“I am sure this confidence will be as sacred to you as it is to me,” he said. “There is no need to say more, unless it is now to give me your address.”

She murmured it, sobbing, and he took it down from her lips: “Myrtle Villa, Garden Lane, Gospel Oak.” And then, with many passionate, half coherent expressions of gratitude, she left him.

He sat pondering for some little while after she was gone, the glow of his impulsive action slowly cooling. He would not regret it; yet for some reason he felt a nervousness in confessing, as would come to be necessary, its nature to Miss Halifax. He felt quite sure that she, however moved, would have kept the balance of her judgment at the discriminating poise.

During the afternoon he paid a visit to some famous Auction rooms in Wellington Street. A notable sale of Japanese colour prints was advertised, and the precious lots were on show. Gilead’s love for these things was either a weakness or a fine enthusiasm, according to the point of view. He was enraptured with the art, and was a ruinous competitor where he coveted rare examples of it. Still, as yet he was not so bitten but that he could resist—occasionally—temptation at what he considered absurdly inflated prices. The final stage of the disease had not hopelessly overtaken him. This day, very possibly, was to mark the turning point.

It was certainly a demoralizing display. A St Anthony of a virtuosic cast would have had a desperate struggle not to succumb to its seductions. The walls of the big room were bedizened, tapestried with a very profusion of covetable things, all representing the better or best periods of the leading schools.
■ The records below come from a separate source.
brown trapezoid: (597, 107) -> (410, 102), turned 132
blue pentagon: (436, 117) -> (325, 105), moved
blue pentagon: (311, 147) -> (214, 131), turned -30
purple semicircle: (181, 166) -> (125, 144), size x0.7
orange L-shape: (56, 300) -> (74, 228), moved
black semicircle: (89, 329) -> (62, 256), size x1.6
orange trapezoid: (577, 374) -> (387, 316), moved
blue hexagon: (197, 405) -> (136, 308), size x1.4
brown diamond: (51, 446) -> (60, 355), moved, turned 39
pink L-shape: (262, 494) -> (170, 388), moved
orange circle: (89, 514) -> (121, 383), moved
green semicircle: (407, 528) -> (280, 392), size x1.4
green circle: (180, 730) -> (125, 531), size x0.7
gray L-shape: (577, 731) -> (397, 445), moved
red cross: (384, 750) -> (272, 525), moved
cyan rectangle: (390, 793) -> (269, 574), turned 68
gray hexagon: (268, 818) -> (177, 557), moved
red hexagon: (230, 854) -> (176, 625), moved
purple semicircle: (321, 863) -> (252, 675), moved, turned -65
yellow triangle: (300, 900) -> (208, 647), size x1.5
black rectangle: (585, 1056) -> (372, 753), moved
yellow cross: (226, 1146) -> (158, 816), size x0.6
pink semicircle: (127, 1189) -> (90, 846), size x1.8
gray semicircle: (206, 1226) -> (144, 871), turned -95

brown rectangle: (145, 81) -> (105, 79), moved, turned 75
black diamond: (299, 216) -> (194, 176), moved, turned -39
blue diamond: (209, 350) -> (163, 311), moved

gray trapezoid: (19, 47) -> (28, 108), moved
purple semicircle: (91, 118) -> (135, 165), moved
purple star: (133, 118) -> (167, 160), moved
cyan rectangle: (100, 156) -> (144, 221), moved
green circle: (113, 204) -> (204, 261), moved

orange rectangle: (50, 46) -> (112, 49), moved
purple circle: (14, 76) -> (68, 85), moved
Such a sale, such a chance for the collector, had not yet occurred in London. It was to extend over five days, and included examples of all the notable artists from Kiyonobu to Kuniyoshi.

Gilead spent an absorbed hour or so in the room before leaving instructions as to which delectable nishiki-ye he wished to acquire, if possible. In this matter he desired to temper cupidity with reason; and he put force upon himself—or imagined that he did—in deciding the limits to which he would go. It was no parsimony, of course, which moved him to this caution. It was a reluctance merely to associate himself with that form of plutocracy which, in its greediness to possess at any figure, sets that standard of artificial values which is the despair of the poor but honest collector. An admirable principle in itself, though perhaps, from the seller’s point of view, an admirably one-sided. Nevertheless, a humorist might have observed that the young gentleman was careful, in the case of those prints which he particularly wanted for himself, to leave bids morally calculated to beat any possible competitor out of the field. It seemed the more perverse of him therefore to exhibit an obstinately inelastic spirit before perhaps the finest example of a Haronobu in the room.

It was an exquisite thing, harmonious in tone and composition, perfect in registration, as flawless a specimen of artistic and technical work as was ever produced by this incomparable artist. It represented a young girl being carried on the shoulder of a man to a temple for the meyamairi or naming ceremony, attendants following; and in condition and treatment and the soft intricacies of its colour scheme it fairly baffled criticism.

“There, sir! What do you think of that?”

It was Mr Desmund who spoke, art expert and valuer to a well-known firm of print and book sellers. He had accompanied Gilead round the room, booking his bids—an unwearying resourceful man, with a drooping light moustache, a bright complexion, and pale blue eyes, tired but interested. He wore a loose blue serge suit with a bright tie; his shoulders were bent a trifle beneath their load of specialised knowledge; he was a busy soul, but never too busy for enthusiasm in the right directions or to the right people. What Mr Desmund did not know about Japanese art was not, in the vernacular, worth the knowing.

“There, sir!” he said, confident of the exclamation of delight that was to follow.